Dans ce contexte difficile, c’est donc le manque de moyens financiers plus que l’évolution des résultats, en amélioration certaine bien que restant négatifs et légèrement en-deça du plan qui justifia, en novembre 1979, la présentation à l’actionnaire d’une proposition d’augmentation de capital de 350 millions ; proposition à laquelle étaient associés des mesures d’assainissements et un plan d’investissement.

Démarre alors une indigne partie de « ping-pong » entre les pouvoirs national et régional de savoir qui prendra en charge la restructuration financière proposée.

Fin janvier 1980, un accord de principe est obtenu de l’Exécutif Wallon (150 millions de suite et 100 millions conditionnels ultérieurement).

On se servira d’arguments aussi fallacieux que de dire par exemple qu’il n’est pas évident que FABELTA TUBIZE relève du textile, que même si tel est le cas, il a été clairement indiqué qu’ayant bénéficié antérieurement d’un plan de restructuration financière, elle ne pourra plus bénéficier d’aide nationale (idem pour Ninove – Zwijnaarde – Motte). On a vu ultérieurement que ce qui a été ainsi durement et inflexiblement opposé à Tubize, ne l’a été ni à Motte ni à Zwijnaarde.

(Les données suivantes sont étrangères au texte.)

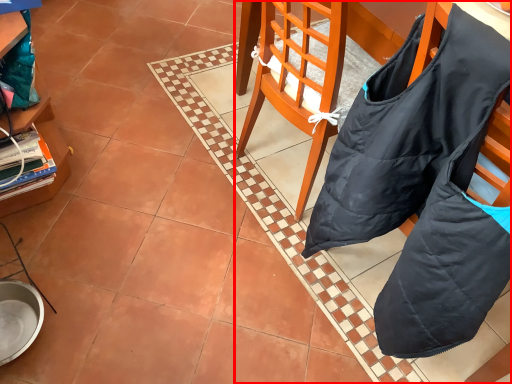 Question: From the image's perspective, where is chair (annotated by the red box) located in relation to cabinetry in the image?

Choices:
 (A) above
 (B) below

Answer: (B) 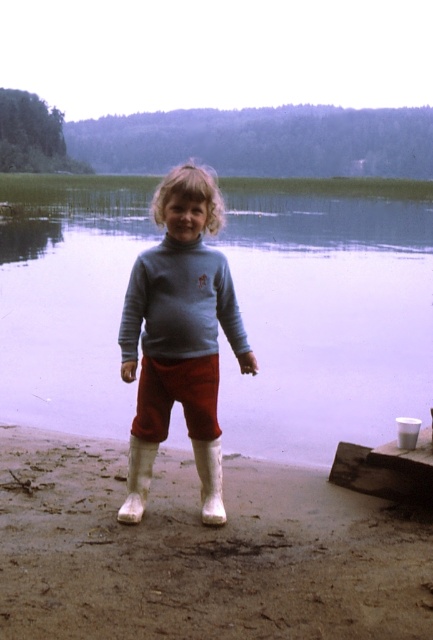 Between brown sandy beach at lower center and matte blue sweater at center, which one appears on the left side from the viewer's perspective?

brown sandy beach at lower center is more to the left.

Between point (190, 520) and point (145, 369), which one is positioned behind?

The point (190, 520) is behind.

Describe the element at coordinates (200, 550) in the screenshot. I see `brown sandy beach at lower center` at that location.

Where is `brown sandy beach at lower center`? The width and height of the screenshot is (433, 640). brown sandy beach at lower center is located at coordinates (200, 550).

In the scene shown: Which is above, smooth water at center or brown sandy beach at lower center?

smooth water at center is higher up.

Does point (287, 444) lie behind point (364, 499)?

Yes, point (287, 444) is behind point (364, 499).

This screenshot has height=640, width=433. Find the location of `smooth water at center`. smooth water at center is located at coordinates (328, 312).

Can you confirm if smooth water at center is taller than matte blue sweater at center?

Correct, smooth water at center is much taller as matte blue sweater at center.

Is point (410, 243) in front of point (146, 404)?

No, (410, 243) is behind (146, 404).

The image size is (433, 640). In order to click on smooth water at center in this screenshot , I will do `click(328, 312)`. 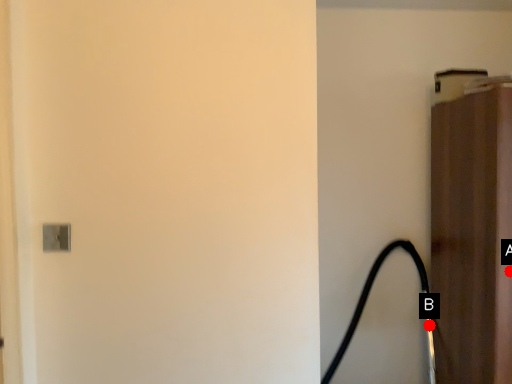 Question: Two points are circled on the image, labeled by A and B beside each circle. Which point is farther to the camera?

Choices:
 (A) A is further
 (B) B is further

Answer: (B) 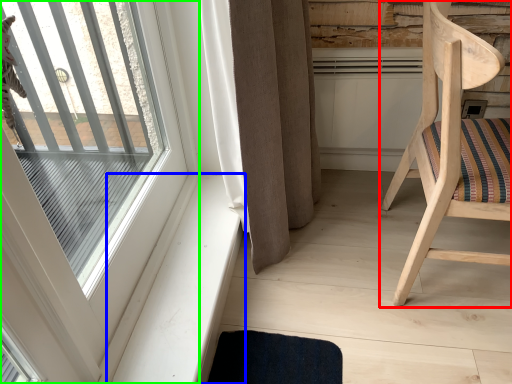 Question: Which object is the closest to the chair (highlighted by a red box)? Choose among these: window sill (highlighted by a blue box) or window (highlighted by a green box).

Choices:
 (A) window sill
 (B) window

Answer: (A) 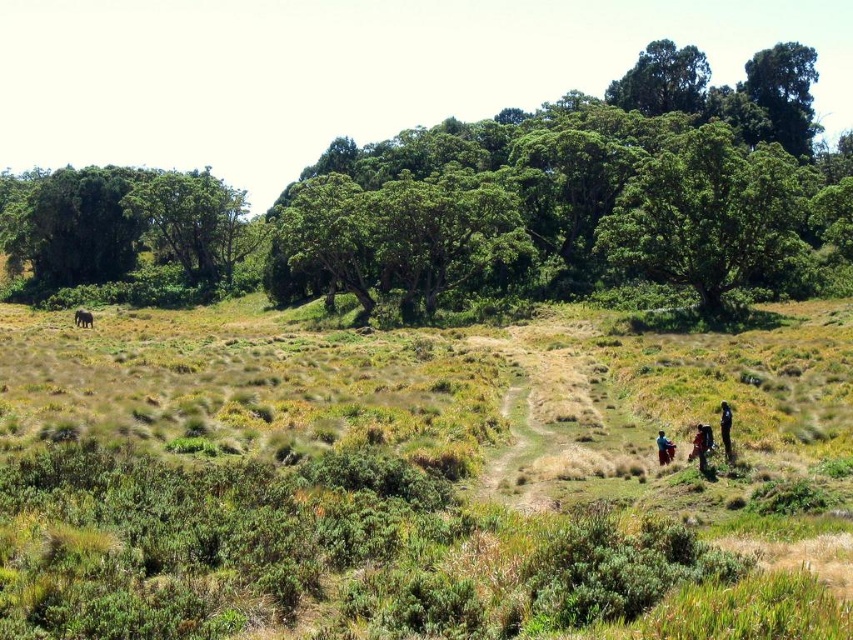 Does brown leather backpack at lower right appear on the right side of blue fabric person at lower right?

Yes, brown leather backpack at lower right is to the right of blue fabric person at lower right.

Consider the image. Which of these two, brown leather backpack at lower right or blue fabric person at lower right, stands shorter?

With less height is blue fabric person at lower right.

Locate an element on the screen. brown leather backpack at lower right is located at coordinates (701, 445).

Consider the image. Between multicolored fabric at lower right and dark blue fabric at lower right, which one is positioned lower?

multicolored fabric at lower right is below.

Is multicolored fabric at lower right to the right of dark blue fabric at lower right from the viewer's perspective?

In fact, multicolored fabric at lower right is to the left of dark blue fabric at lower right.

Which is in front, point (659, 451) or point (723, 417)?

Point (723, 417) is in front.

In order to click on multicolored fabric at lower right in this screenshot , I will do `click(701, 445)`.

Based on the photo, who is positioned more to the right, dark blue fabric at lower right or blue fabric person at lower right?

Positioned to the right is dark blue fabric at lower right.

Who is more forward, (x=723, y=413) or (x=662, y=458)?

Pendant cela le temps passe, les difficultés de trésorerie s’aggravent et l’impécuniosité traditionnelle des pouvoirs publics conduit au pénible préfinancement de la première tranche de 150 millions.

La détérioration supplémentaire justifie une actualisation du plan de restructuration financière. Avant d’introduire une telle demande auprès du pouvoir central et afin de mieux le disposer à une réponse positive, le Conseil a élaboré et mis en place, début mars 1980, un plan de sauvegarde impliquant, pour les appointés, de sévères pertes d’emploi et pour les salariés, une aggravation considérable du chômage partiel.

Cependant, la décision à propos du dossier, revenu entretemps aux Affaires Economiques, tarde et la motivation politique de poursuivre l’expérience fait défaut.

Dès ce moment on envisage le pire, mais on est cependant d’avis d’attendre la décision de l’Assemblée Générale Extraordinaire du 20 juin 1980.

Malgré la remise à quinzaine de cette assemblée générale extraordinaire, le conseil d’administration, en sa séance du 10 juillet est informé de l’existence d’un dossier du Ministère des Affaires Economiques, proposant une augmentation de capital de 350 millions.

Compte tenu de l’urgence, des démarches préparatoires à son préfinancement sont ordonnées.  Le pronostic est optimiste, ce dossier sera soumis au C.M.C.E.S. du 22 juillet, qui se prononcera négativement.

Le 29 juillet 1980, le bilan est déposé, l’état de cessation de paiement est constaté et la faillite prononcée par le Tribunal de Commerce de Nivelles.